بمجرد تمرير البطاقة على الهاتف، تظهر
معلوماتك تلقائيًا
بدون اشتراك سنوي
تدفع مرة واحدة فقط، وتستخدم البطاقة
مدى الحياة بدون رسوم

_ _ _ _

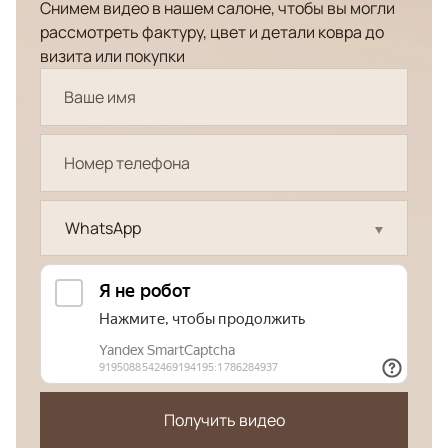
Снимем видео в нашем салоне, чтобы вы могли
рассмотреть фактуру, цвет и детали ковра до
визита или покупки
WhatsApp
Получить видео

_ _ _ _

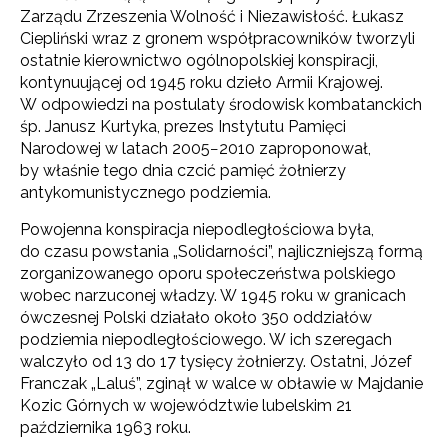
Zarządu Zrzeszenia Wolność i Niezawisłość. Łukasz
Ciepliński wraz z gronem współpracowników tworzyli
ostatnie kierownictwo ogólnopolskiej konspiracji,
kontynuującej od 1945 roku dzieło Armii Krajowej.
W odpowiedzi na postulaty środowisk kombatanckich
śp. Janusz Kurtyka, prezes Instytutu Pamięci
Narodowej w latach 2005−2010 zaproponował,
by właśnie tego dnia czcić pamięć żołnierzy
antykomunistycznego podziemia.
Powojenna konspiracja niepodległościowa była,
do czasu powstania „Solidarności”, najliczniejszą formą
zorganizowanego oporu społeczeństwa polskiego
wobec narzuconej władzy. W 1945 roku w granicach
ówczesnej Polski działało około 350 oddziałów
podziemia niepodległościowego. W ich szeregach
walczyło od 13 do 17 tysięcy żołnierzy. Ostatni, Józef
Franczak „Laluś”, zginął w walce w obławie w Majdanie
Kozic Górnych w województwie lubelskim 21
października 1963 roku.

_ _ _ _

- **Task brief**
Only the lines from the one containing "بمجرد تمرير البطاقة على الهاتف، تظهر" through the one containing "مدى الحياة بدون رسوم" are to be retyped, both boundary lines included, with no other material.

- **Your solution**
بمجرد تمرير البطاقة على الهاتف، تظهر
معلوماتك تلقائيًا
بدون اشتراك سنوي
تدفع مرة واحدة فقط، وتستخدم البطاقة
مدى الحياة بدون رسوم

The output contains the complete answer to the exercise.